Minggu, 10 Februari 2013

Pengurus Baru Panser Biru Segera Dilantik



SEMARANG, suaramerdeka.com - Setelah sebulan mencari orang-orang yang kapabel, kepengurusan Panser Biru periode 2012-2014 akhirnya terbentuk. Mereka akan memperkenalkan diri kepada khalayak umum pada pelantikan di Komplek Gor Trilomba Juang, Mugas, Sabtu (3/11) pukul 19.00.
Agar meriah, berbagai acara telah disusun. Salah satunya rencana arak-arakan melewati sejumlah jalan di Semarang, sebelum pelantikan. Dari Gor Trilomba Juang, mereka akana menuju ke Tugumuda, kemudian ke Simpanglima, Jalan Pahlawan, Jalan Veteran dan kembali ke Gor Trilomba Juang.
Tujuan dari arak-arakan itu sendiri untuk mengenalkan kepengurusan baru Panser Biru kepada masyarakat. Agar tidak mengganggu pengguna jalan yang lain, mereka akan tertib berlalu lintas. Tak lupa, pengurus mengimbau agar anggotanya menggunakan peralatan keselamatan seperti helm.
"Segalanya sudah dipersiapkan untuk acara pelantikan itu. Kepengurusan yang baru sudah siap menyongsong hari esok yang lebih baik. Kami berharap, Panser Biru akan lebih solid, lebih kreatif dan lebih dewasa," kata ketua terpilih Mario Baskoro.
Mario dan tim formatur telah memilih 40 untuk membantu kepengurusan. Hampir 80 persen adalah orang-orang baru. Menghindari timpang tindih tugas dan tanggung jawab, kali ini jabatan ketua harian dihilangkan. Melainkan langsung pada sekum dan wakil sekum.
Beberapa nama yang masuk adalah Dodik Prayogi sebagai sekum dan Dhanang Kurniawan untuk wakilnya. Di posisi bendahara ditempati Roni Setiawan, sedangkan nama dan jabatan yang tak berubah selama bertahun-tahun adalah di posisi dirigen, yakni Edi Purnomo atau akrab disapa Kirun.

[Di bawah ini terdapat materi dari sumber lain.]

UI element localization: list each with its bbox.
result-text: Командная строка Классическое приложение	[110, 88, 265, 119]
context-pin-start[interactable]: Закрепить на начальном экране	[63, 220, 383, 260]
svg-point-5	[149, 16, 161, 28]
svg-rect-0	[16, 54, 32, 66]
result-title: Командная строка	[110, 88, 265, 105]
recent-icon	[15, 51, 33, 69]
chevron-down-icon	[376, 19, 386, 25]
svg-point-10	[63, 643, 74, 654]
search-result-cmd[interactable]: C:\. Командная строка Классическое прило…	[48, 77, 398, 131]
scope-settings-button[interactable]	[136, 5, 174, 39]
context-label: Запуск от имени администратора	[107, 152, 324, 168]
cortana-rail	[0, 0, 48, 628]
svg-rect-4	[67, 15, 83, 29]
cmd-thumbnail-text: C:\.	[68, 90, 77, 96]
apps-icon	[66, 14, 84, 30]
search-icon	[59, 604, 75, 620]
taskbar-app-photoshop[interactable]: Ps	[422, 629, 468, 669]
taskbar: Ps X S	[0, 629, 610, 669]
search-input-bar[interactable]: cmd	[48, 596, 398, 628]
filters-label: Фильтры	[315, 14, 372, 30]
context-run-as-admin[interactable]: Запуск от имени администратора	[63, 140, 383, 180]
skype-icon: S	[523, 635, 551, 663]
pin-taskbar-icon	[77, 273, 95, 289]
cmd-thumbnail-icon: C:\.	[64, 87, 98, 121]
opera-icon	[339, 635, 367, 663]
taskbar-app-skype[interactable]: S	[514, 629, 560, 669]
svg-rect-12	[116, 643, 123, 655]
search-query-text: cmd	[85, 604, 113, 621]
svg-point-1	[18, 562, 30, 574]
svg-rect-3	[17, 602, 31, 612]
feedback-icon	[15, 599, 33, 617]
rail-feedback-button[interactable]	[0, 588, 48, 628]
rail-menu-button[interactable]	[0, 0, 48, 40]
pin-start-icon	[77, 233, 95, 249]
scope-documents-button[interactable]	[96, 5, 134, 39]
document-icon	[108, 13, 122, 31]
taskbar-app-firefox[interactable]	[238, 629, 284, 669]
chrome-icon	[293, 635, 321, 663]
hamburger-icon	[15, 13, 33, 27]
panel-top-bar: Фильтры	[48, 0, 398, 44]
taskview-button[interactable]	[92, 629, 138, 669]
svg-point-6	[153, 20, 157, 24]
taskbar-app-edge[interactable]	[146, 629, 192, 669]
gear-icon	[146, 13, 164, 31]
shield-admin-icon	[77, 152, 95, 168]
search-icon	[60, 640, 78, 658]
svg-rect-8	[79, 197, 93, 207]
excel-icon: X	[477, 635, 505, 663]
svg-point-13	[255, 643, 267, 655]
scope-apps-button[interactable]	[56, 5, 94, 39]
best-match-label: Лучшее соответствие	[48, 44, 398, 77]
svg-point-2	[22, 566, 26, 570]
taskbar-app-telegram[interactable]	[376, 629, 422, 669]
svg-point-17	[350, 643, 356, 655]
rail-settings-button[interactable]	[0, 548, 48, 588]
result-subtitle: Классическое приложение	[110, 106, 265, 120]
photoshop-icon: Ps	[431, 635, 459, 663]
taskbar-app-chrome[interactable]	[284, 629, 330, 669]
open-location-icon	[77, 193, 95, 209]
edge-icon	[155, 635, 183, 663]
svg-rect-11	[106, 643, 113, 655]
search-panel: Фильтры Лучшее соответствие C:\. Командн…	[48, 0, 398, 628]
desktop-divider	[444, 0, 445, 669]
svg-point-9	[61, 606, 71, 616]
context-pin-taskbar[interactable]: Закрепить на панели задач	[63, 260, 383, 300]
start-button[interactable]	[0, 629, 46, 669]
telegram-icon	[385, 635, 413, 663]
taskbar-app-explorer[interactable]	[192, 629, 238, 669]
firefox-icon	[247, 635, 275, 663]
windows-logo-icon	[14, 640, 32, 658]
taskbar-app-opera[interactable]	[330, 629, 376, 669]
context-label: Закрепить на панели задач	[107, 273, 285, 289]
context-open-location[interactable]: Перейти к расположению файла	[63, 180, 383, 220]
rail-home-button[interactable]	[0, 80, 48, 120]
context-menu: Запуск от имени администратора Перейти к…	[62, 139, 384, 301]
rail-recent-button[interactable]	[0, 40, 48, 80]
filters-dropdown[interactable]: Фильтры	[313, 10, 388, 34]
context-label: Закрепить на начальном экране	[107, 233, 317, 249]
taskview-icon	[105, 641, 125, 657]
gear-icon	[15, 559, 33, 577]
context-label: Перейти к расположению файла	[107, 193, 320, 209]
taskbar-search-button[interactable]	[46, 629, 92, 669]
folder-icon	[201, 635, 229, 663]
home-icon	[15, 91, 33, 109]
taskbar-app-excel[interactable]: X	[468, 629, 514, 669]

Namun demikian, ada perasaan mengganjal yang masih dirasakan Mario. Usai terpilih, dia menyatakan akan merangkul calon ketua lain yakni Agus Triyanto. Namun, seiring berjalannya waktu, keinginan itu tak menjadi kenyataan. Karena berbagai sebab, Agus memilih tidak masuk kepengurusan, tetapi tetap akan setia kepada Panser Biru.

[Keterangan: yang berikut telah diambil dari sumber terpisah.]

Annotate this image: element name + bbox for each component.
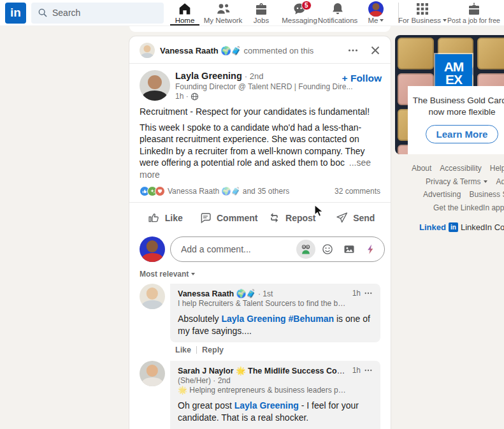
comment-input-pill[interactable] [170, 236, 385, 262]
reaction-icons[interactable] [140, 186, 165, 196]
current-user-avatar[interactable] [140, 236, 165, 262]
nav-home-label: Home [175, 17, 195, 25]
home-icon [177, 1, 192, 17]
chevron-down-icon [380, 19, 384, 22]
nav-messaging[interactable]: 5 Messaging [280, 0, 319, 25]
linkedin-logo[interactable]: in [5, 3, 26, 24]
mention-link[interactable]: Layla Greening [234, 400, 299, 411]
chevron-down-icon [191, 273, 195, 275]
nav-my-network-label: My Network [204, 17, 243, 25]
previous-post-edge [129, 26, 391, 32]
footer-linkedin-wordmark: Linked [419, 222, 446, 232]
nav-jobs[interactable]: Jobs [242, 0, 280, 25]
love-reaction-icon [155, 186, 165, 196]
mention-link[interactable]: Layla Greening [221, 314, 285, 324]
post-author-row: Layla Greening· 2nd Founding Director @ … [129, 64, 391, 101]
footer-links: About Accessibility Help C Privacy & Ter… [395, 164, 504, 232]
chevron-down-icon [484, 180, 487, 183]
commenter-name[interactable]: Vanessa Raath 🌍🧳 [178, 289, 256, 298]
repost-button[interactable]: Repost [260, 204, 324, 231]
comments-count[interactable]: 32 comments [335, 187, 380, 196]
me-avatar [368, 1, 384, 17]
reactors-text[interactable]: Vanessa Raath 🌍🧳 and 35 others [168, 187, 289, 196]
like-button[interactable]: Like [133, 204, 197, 231]
social-proof-row: Vanessa Raath 🌍🧳 and 35 others 32 commen… [129, 180, 391, 202]
comment-menu-icon[interactable] [364, 289, 373, 298]
commenter-headline: I help Recruiters & Talent Sourcers to f… [178, 299, 347, 309]
comment-composer [129, 233, 391, 265]
search-input[interactable] [52, 8, 148, 18]
commenter-avatar[interactable] [140, 361, 165, 386]
footer-corporation-text: LinkedIn Corporation [461, 222, 504, 232]
nav-home[interactable]: Home [166, 0, 204, 25]
commenter-name[interactable]: Sarah J Naylor 🌟 The Midlife Success Coa… [178, 367, 347, 375]
comment-time: 1h [352, 366, 361, 375]
boost-bolt-icon[interactable] [361, 240, 380, 259]
close-icon[interactable] [370, 45, 380, 55]
send-icon [335, 211, 349, 224]
nav-me[interactable]: Me [357, 0, 395, 25]
nav-notifications[interactable]: Notifications [319, 0, 357, 25]
nav-messaging-label: Messaging [282, 17, 317, 25]
author-avatar[interactable] [140, 70, 170, 101]
footer-link-ad-choices[interactable]: Ad Ch [496, 177, 504, 186]
image-icon[interactable] [340, 240, 359, 259]
nav-my-network[interactable]: My Network [204, 0, 242, 25]
footer-link-help[interactable]: Help C [490, 164, 504, 173]
jobs-icon [254, 1, 269, 17]
nav-for-business[interactable]: For Business [399, 0, 446, 25]
nav-for-business-label: For Business [398, 17, 441, 25]
follow-button[interactable]: + Follow [342, 73, 382, 84]
commenter-pronouns-degree: (She/Her) · 2nd [178, 376, 347, 386]
post-text-line1: Recruitment - Respect for your candidate… [140, 106, 380, 118]
grid-icon [415, 1, 430, 17]
comment-time: 1h [352, 289, 361, 298]
emoji-icon[interactable] [318, 240, 337, 259]
comment-sort-dropdown[interactable]: Most relevant [129, 265, 391, 280]
footer-link-get-app[interactable]: Get the LinkedIn app [433, 203, 504, 212]
context-text[interactable]: Vanessa Raath 🌍🧳 commented on this [160, 46, 313, 55]
nav-me-label: Me [368, 17, 378, 25]
globe-icon [191, 92, 199, 101]
post-context-row: Vanessa Raath 🌍🧳 commented on this [129, 36, 391, 64]
comment-item: Sarah J Naylor 🌟 The Midlife Success Coa… [129, 357, 391, 429]
post-menu-icon[interactable] [347, 45, 359, 56]
comment-button[interactable]: Comment [197, 204, 261, 231]
messaging-badge: 5 [301, 1, 312, 10]
post-body: Recruitment - Respect for your candidate… [129, 101, 391, 180]
footer-link-about[interactable]: About [412, 164, 431, 173]
commenter-avatar[interactable] [140, 284, 165, 309]
send-label: Send [353, 213, 375, 223]
comment-reply-button[interactable]: Reply [202, 345, 224, 354]
like-icon [147, 211, 161, 224]
send-button[interactable]: Send [324, 204, 387, 231]
my-network-icon [215, 1, 231, 17]
learn-more-button[interactable]: Learn More [426, 125, 499, 143]
ad-card[interactable]: AMEX The Business Gold Card–now more fle… [395, 35, 504, 154]
post-job-briefcase-icon [466, 1, 482, 17]
footer-linkedin-logo: in [449, 222, 458, 232]
context-avatar[interactable] [140, 43, 155, 58]
hashtag-link[interactable]: #Behuman [289, 314, 335, 324]
post-text-line2: This week I spoke to a candidate who'd h… [140, 122, 365, 168]
comment-input[interactable] [171, 244, 296, 254]
repost-label: Repost [285, 213, 315, 223]
commenter-degree: · 1st [258, 289, 273, 298]
sticker-icon[interactable] [296, 240, 315, 259]
author-name[interactable]: Layla Greening [175, 71, 242, 81]
comment-like-button[interactable]: Like [175, 345, 191, 354]
like-label: Like [165, 213, 183, 223]
post-time: 1h · [175, 92, 189, 101]
footer-link-accessibility[interactable]: Accessibility [440, 164, 481, 173]
footer-link-advertising[interactable]: Advertising [423, 190, 461, 199]
commenter-headline: 🌟 Helping entrepreneurs & business leade… [178, 386, 347, 395]
right-rail: AMEX The Business Gold Card–now more fle… [395, 35, 504, 154]
nav-post-a-job[interactable]: Post a job for free [446, 0, 501, 25]
comment-text: Oh great post Layla Greening - I feel fo… [178, 400, 373, 429]
footer-link-business-services[interactable]: Business Servic [469, 190, 504, 199]
post-card: Vanessa Raath 🌍🧳 commented on this Layla… [129, 36, 391, 429]
post-actions-row: Like Comment Repost Send [129, 202, 391, 233]
search-bar[interactable] [31, 3, 164, 24]
comment-menu-icon[interactable] [364, 366, 373, 375]
footer-link-privacy-terms[interactable]: Privacy & Terms [426, 177, 480, 186]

"Kami sudah berusaha menyatukan semuanya. Semoga hal ini tak menjadi masalah berarti. Ke depan kami akan setia mendukung PSIS. Kami juga berharap, PSIS dapat segera terbentuk untuk mengikuti kompetisi. Entah itu di PT Liga Indonesia (PTlI) ataupun di PT Liga Prima Indonesia Sportindo (PT LPIS)," tandas Mario.